As a threshold matter, it is undisputed that Saratoga was the prevailing party, and as such, is entitled to, at a minimum, costs under Federal Rule of Civil Procedure 54(d)(1). (See Dkt. No. 366, Attach. 2 at 3.) The question here is how much Saratoga can recover. TAG argues that the Clerk not only taxed impermissible or unsubstantiated costs, but also that Saratoga can only recover limited costs under section 1920. (See generally Dkt. No. 366, Attach. 2; Dkt. No. 372.) Conversely, Saratoga asserts that TAG's disparate treatment claims were frivolous, and thus, the broader scheme of attorneys' fees and costs under section 3613 controls. (See generally Dkt. No. 368; Dkt. No. 370, Attach. 10.) Although these issues were asserted in separate motions, the instant dispute hinges on the answer to the following questions: (1) were any, or all, of TAG's claims "frivolous, unreasonable, or without foundation"; and, if so, (2) is it possible to discern the fees and costs Saratoga expended on defending against only those claims. Accordingly, before determining what costs Saratoga is entitled to, the court must first resolve the issue of frivolity. A. Frivolity of TAG's Claims

Saratoga focuses its frivolity argument on TAG's disparate treatment claims, asserting that there was never "any evidence of intentional discrimination." (Dkt. No. 370, Attach. 10 at 9.) Citing, among other things, TAG's financial capabilities, Saratoga further avers that TAG should not be shielded by the higher standard for awarding fees and costs to a prevailing defendant under 42 U.S.C. § 1988. (See id. at 6-8.) In response, TAG asserts that the procedural history of this case—specifically, the fact its disparate treatment claims survived multiple dispositive motions—negates Saratoga's argument. (See Dkt. No. 372 at 6-9.) Alternatively, TAG argues that Saratoga's inability to identify the time it expended on defending against only the disparate treatment claims is fatal to its motion. (See id. at 15-17.) The court agrees with TAG.
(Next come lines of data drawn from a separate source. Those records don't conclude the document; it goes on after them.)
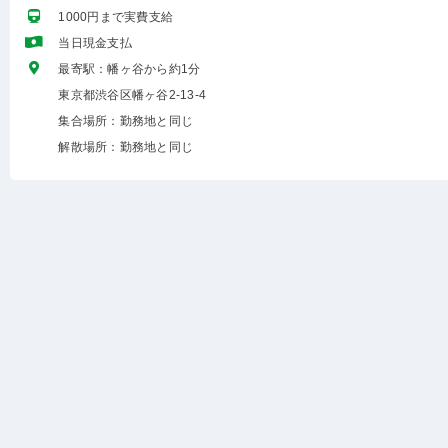
1000円まで実費支給
当日現金支払
最寄駅：幡ヶ谷から約1分
東京都渋谷区幡ヶ谷2-13-4
集合場所：勤務地と同じ
解散場所：勤務地と同じ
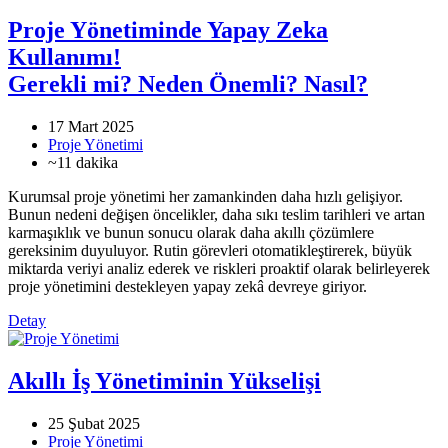
Proje Yönetiminde Yapay Zeka
Kullanımı!
Gerekli mi? Neden Önemli? Nasıl?
17 Mart 2025
Proje Yönetimi
~11 dakika
Kurumsal proje yönetimi her zamankinden daha hızlı gelişiyor.
Bunun nedeni değişen öncelikler, daha sıkı teslim tarihleri ve artan
karmaşıklık ve bunun sonucu olarak daha akıllı çözümlere
gereksinim duyuluyor. Rutin görevleri otomatikleştirerek, büyük
miktarda veriyi analiz ederek ve riskleri proaktif olarak belirleyerek
proje yönetimini destekleyen yapay zekâ devreye giriyor.
Detay
Akıllı İş Yönetiminin Yükselişi
25 Şubat 2025
Proje Yönetimi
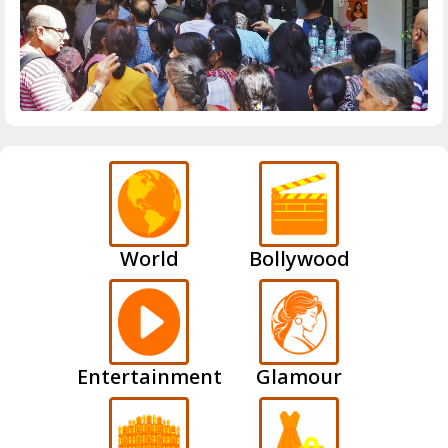
World
Bollywood
Entertainment
Glamour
For example, Saratoga notes that TAG not only brought two prior state court actions through local counsel, but it also retained a second law firm—to whom it agreed to pay in excess of $1.25 million as of December 2010—to prosecute this case. (See Dkt. No. 370, Attach. 10 at 6-8.)
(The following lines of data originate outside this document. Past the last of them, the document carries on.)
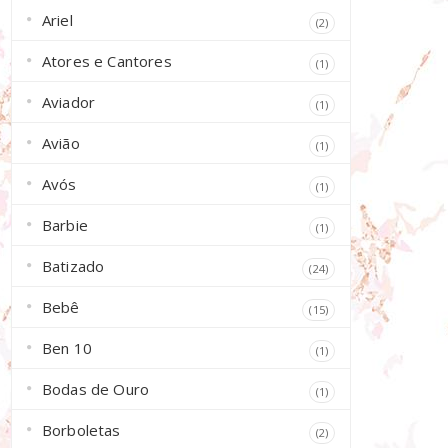
Ariel
(2)
Atores e Cantores
(1)
Aviador
(1)
Avião
(1)
Avós
(1)
Barbie
(1)
Batizado
(24)
Bebê
(15)
Ben 10
(1)
Bodas de Ouro
(1)
Borboletas
(2)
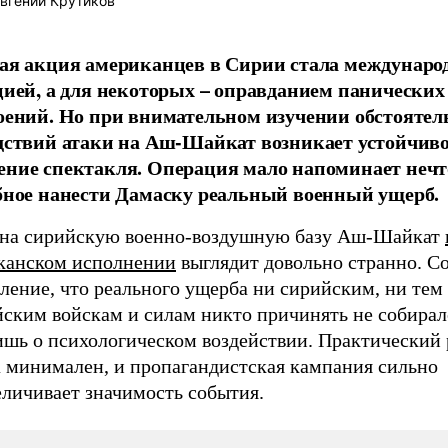
вгений Крутиков
ая акция американцев в Сирии стала междунаро
цией, а для некоторых – оправданием панических
оений. Но при внимательном изучении обстоятел
дствий атаки на Аш-Шайкат возникает устойчив
ние спектакля. Операция мало напоминает нечт
бное нанести Дамаску реальный военный ущерб.
 на сирийскую военно-воздушную базу Аш-Шайкат
канском исполнении
выглядит довольно странно. Со
ление, что реального ущерба ни сирийским, ни тем
йским войскам и силам никто причинять не собирал
ишь о психологическом воздействии. Практический 
а минимален, и пропагандистская кампания сильно
еличивает значимость события.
Irrespective of whether TAG is the typical FHA plaintiff—a point which is particularly well-stated in this context—there is a different standard for awarding fees to a prevailing defendant. See LeBlanc-Sternberg v. Fletcher, 143 F.3d 765, 769 (2d Cir. 1998). In short, "unless the plaintiff's action was 'frivolous, unreasonable, or groundless, . . . or the plaintiff continued to litigate after it clearly became so,'" there is no basis to award fees to a prevailing defendant. Id. (quoting Christiansburg Garment Co. v. Equal Emp't Opportunity Comm'n, 434 U.S. 412, 422 (1978)). Here, the court, having previously determined that TAG "must be allowed to litigate" its claims, is hard pressed to find otherwise now. Id. at 770-71 (explaining that "[c]ertain types of judicial rulings strongly indicate that a plaintiff's claim should not be deemed frivolous, groundless, or unreasonable"). Indeed, TAG's disparate treatment claims not only survived motions under Federal Rules of Civil Procedure 12(c) and 56, but were also submitted to the jury in spite of Saratoga's Rule 50(a) motion at the close of TAG's case-in-chief. (See, e.g., Dkt. No. 372 at 8-9.)
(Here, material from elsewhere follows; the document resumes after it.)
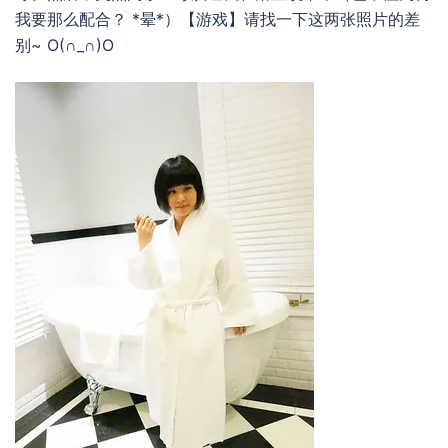
我要那么配合？ *晕*）【游戏】请找一下这两张照片的差
别~ O(∩_∩)O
Yet even if the disparate treatment claims were frivolous, Saratoga still could not recover fees because it did not—and arguably could not—identify the fees that resulted from defending against only the supposedly-frivolous claim. To explain, "[s]ection 1988 allows a defendant to recover reasonable attorney's fees incurred because of, but only because of, a frivolous claim." Fox, 131 S. Ct. at 2215. Where a "defendant would have incurred those fees anyway, to defend against non-frivolous claims, then a court has no basis for transferring the expense to the plaintiff." Id. That is precisely the case here insofar as Saratoga conceded, by limiting the scope of its motion, that TAG's disparate impact claims were not frivolous. (See generally Dkt. No. 372.) Necessarily then, it must prove that the disparate treatment claims were frivolous, and then identify those fees that it "would not have paid but for the frivolous claim[s]." Fox, 131 S. Ct. at 2215. Saratoga made no attempt to do so. (See generally Dkt. Nos. 370, 372.) As such, its motion for fees under 42 U.S.C. § 3613 is denied. It follows that Saratoga is only entitled to the limited costs enumerated in 28 U.S.C. § 1920. B. Permissible Costs

TAG argues that the Clerk improperly taxed costs for "computer research, postage, delivery services, counsel's travel expenses, expert witness fees," and a non-recoverable court filing fee. (Dkt. No. 366, Attach. 2 at 4-8.) Furthermore, TAG asserts that Saratoga has offered inadequate justification for its stenographic, printing and duplication costs. (See id. at 8-11.) In response, Saratoga avers that transcription and duplication costs were "necessarily incurred," and that it should be reimbursed for its witnesses' travel costs. (Dkt. No. 368 at 3-8.) Setting aside its argument for costs under section 3613, Saratoga does not contest that several taxed costs are impermissible under section 1920. (See generally id.)Having discerned no substantive dispute on the controlling law, a summary discussion of Saratoga's costs will suffice.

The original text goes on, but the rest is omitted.